The introduction of Ransomware-as-a-Service(RaaS) into the cybercriminal market has resulted in a major supply-chain reliance for initial access campaigns. Buyers are constantly seeking to secure this key part of the supply chain. The REvil ransomware gang for example, has been seen posting advertisements seeking business partnerships with initial access brokers.
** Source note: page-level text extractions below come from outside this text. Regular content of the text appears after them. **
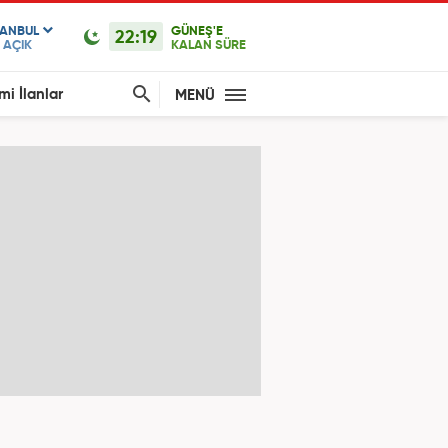
TANBUL
GÜNEŞ'E
22:19
AÇIK
KALAN SÜRE
mi İlanlar
MENÜ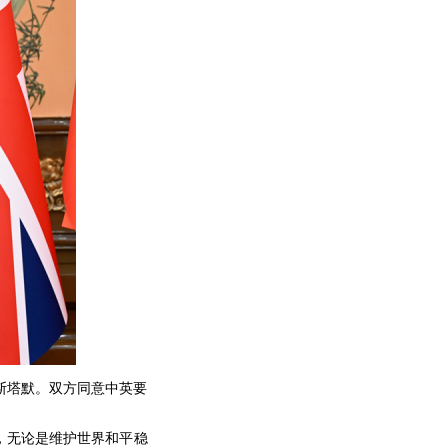
相斯塔默。双方同意中英要
，无论是维护世界和平稳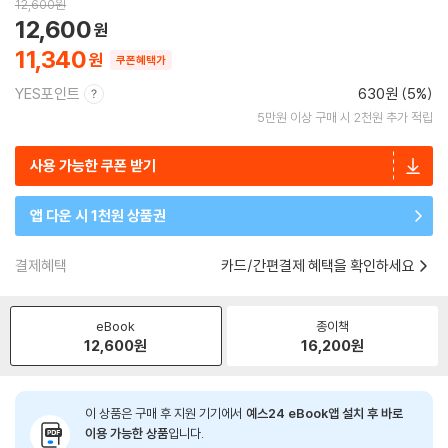
12,600
원
12,600
11,340
쿠폰혜택가
YES포인트
630원 (5%)
5만원 이상 구매 시 2천원 추가 적립
사용 가능한 쿠폰 받기
앱 다운 시 1천원 상품권
결제혜택
카드/간편결제 혜택을 확인하세요
eBook
종이책
12,600
원
16,200
원
이 상품은 구매 후 지원 기기에서
예스24 eBook앱 설치 후 바로
이용 가능한 상품
입니다.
However, as many cybercriminal groups operate in a business-like fashion, they will also typically have backup routes to market through other suppliers. As a consequence, infection rates will not be affected by the Emotet takedown for a substantial amount of time. An example of this can be seen with Ryuk ransomware. The Emotet botnet was heavily used in the delivery of the Ryuk. However, Ryuk has also been delivered through other attack chains, including use of TrickBot since at least December 2017, followed by Bazar Loader in September2020. Buer and Silent Night are less reported delivery mechanisms of Ryuk which have been used since September 2020.
Gaps in a free market do not remain empty for long. Hence, it is expected that some operators will use this as an opportunity for growth and expansion of operations. It is also known that groups relying on MaaS services typically use multiple botnets and so it is likely that criminal groups may fall to their backup operators such as TrickBot and Bazar.
Instead of using established operators some actors may turn to individuals selling initial access on underground forums. We can expect to see an increase in the activity of initial access brokers advertising their services. As threat actors seek initial access through remote services, there will be an increase in the underground trading of gateway solutions.
The current evidence suggests that Emotet will not be returning to the cyber-criminal market in the way that we know it. However, what we may see is operators involved in Emotet branching off to create smaller, independent botnets using the Emotet source code, which is what happened with Necurs. Whilst it is possible that senior members of the Emotet botnet will come together again and attempt to re-recreate it, the reputational damage suffered from the takedown will make this difficult.
On 25 April 2021, law enforcement will send an uninstaller for Emotet to all infected devices. Some actors with access may rush to capitalize on the infection prior to this. Therefore, it is recommended that organisations check and investigate for any Emotet infections in your environment prior to this date.
Protection of the perimeter is key to ensuring defense against initial access campaigns. The majority of these campaigns rely on phishing and so robust and trustworthy anti-phishing tools are recommended. Additionally, organisations should ensure that employees are trained appropriately and understand the risks associated with phishing. Initial access campaigns tend to focus on major current events, therefore, we recommend conducting training refreshment and phishing tests before these events.
Organisations should use both protective and defensive measures on external remote services(VPN, RDP and Microsoft Exchange).